Filter the data below for the string "will" and copy each matching line.

• The input:
========================================
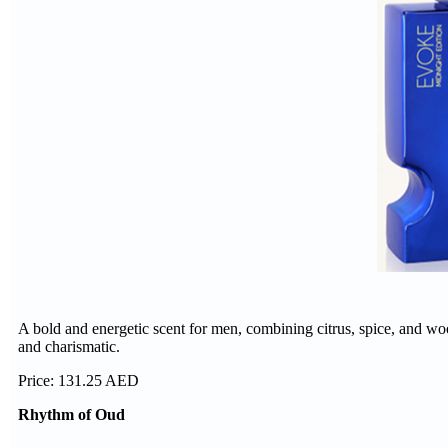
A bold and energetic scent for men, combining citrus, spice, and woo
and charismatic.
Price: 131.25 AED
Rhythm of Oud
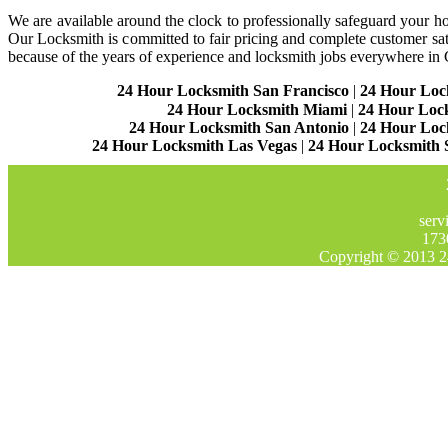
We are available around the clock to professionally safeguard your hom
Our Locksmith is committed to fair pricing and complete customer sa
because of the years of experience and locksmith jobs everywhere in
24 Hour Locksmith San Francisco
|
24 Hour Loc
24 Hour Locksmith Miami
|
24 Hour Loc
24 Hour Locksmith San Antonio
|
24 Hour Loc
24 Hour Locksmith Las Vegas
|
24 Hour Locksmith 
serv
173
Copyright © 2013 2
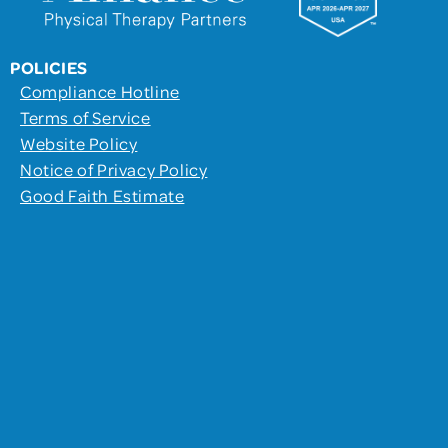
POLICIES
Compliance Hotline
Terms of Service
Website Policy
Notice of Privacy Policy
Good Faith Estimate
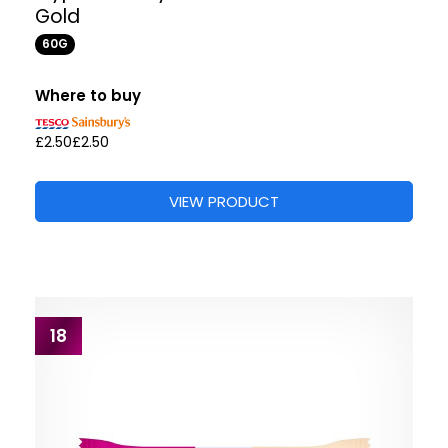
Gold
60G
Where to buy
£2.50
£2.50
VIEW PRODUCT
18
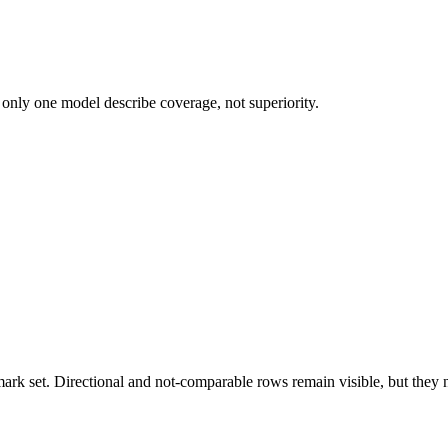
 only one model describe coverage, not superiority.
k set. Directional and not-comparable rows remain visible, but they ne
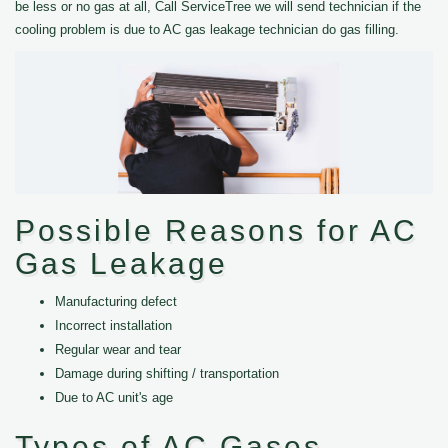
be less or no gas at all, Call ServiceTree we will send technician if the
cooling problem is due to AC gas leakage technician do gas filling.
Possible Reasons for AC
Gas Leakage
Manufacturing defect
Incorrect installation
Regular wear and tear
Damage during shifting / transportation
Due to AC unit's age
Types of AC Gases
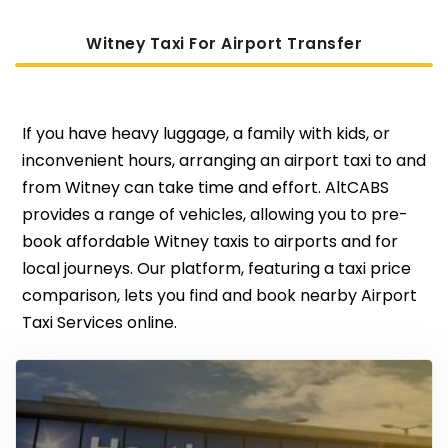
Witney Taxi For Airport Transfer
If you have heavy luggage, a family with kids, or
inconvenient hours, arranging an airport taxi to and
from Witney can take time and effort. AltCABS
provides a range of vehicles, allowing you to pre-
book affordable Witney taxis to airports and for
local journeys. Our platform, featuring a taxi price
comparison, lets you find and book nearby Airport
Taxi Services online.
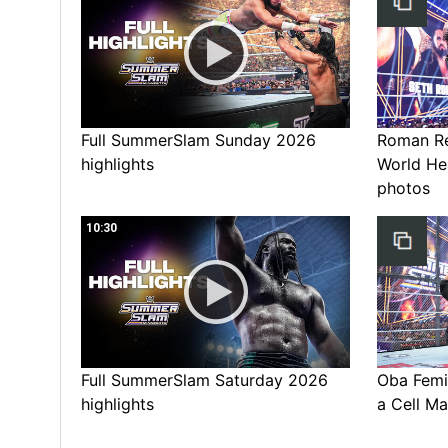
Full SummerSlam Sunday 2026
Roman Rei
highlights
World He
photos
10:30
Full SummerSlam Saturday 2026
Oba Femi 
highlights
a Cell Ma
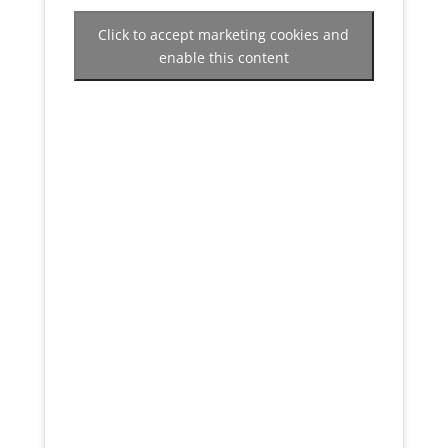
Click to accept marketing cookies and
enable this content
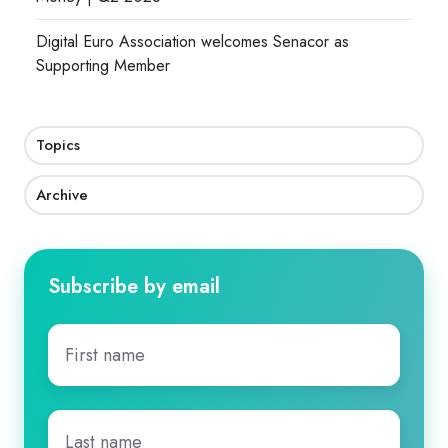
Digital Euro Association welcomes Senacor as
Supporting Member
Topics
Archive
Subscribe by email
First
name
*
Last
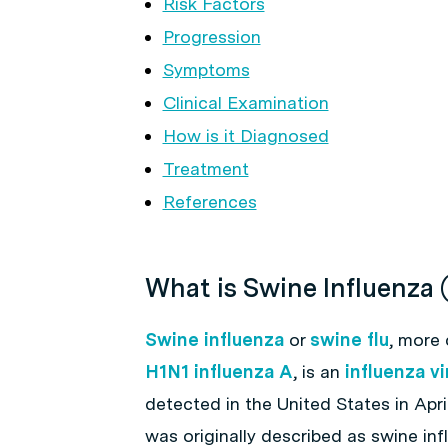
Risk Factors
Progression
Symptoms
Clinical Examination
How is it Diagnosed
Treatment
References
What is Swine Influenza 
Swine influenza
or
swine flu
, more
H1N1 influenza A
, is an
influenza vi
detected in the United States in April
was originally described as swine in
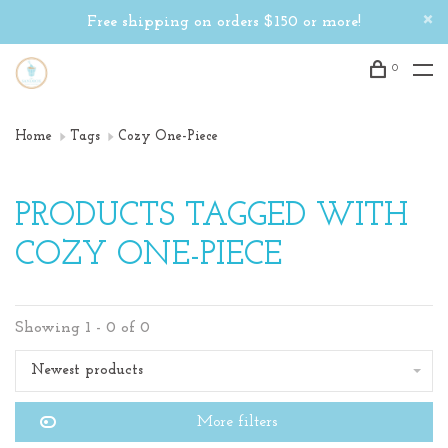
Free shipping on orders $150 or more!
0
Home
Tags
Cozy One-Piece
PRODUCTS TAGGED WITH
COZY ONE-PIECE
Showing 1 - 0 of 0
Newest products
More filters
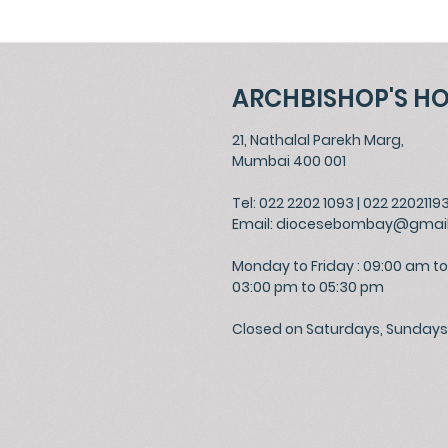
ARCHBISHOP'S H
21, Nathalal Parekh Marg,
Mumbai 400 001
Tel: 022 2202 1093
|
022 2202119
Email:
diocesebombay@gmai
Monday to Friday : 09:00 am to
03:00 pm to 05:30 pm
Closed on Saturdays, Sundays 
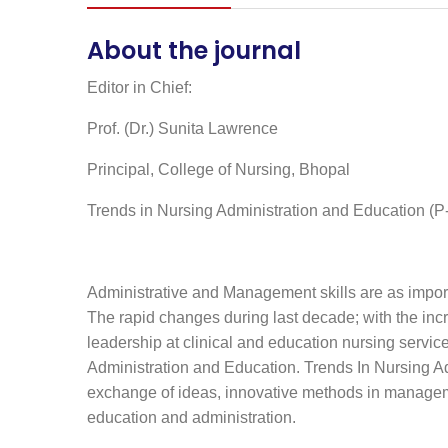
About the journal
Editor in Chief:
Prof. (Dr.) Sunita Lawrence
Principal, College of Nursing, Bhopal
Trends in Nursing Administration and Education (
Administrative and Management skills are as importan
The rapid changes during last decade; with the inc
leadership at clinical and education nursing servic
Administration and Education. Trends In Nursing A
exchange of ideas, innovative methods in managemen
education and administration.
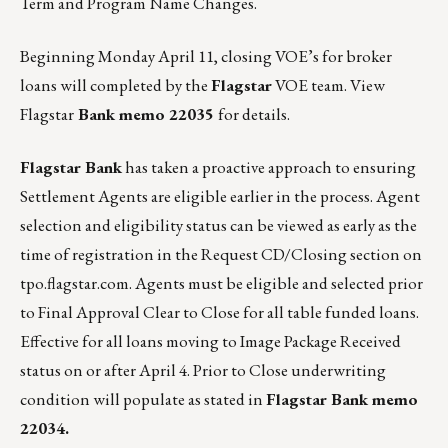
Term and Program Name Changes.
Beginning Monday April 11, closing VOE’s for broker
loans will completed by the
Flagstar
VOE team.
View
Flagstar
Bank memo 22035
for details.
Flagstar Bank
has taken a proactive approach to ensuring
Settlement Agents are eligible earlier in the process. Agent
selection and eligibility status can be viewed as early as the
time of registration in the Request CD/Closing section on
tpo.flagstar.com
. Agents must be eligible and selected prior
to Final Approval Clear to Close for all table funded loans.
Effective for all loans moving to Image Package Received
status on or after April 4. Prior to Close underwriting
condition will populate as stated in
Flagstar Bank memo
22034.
========================================
• Solution to this task:
be less or no gas at all, Call ServiceTree we will send technician if the
loans will completed by the
condition will populate as stated in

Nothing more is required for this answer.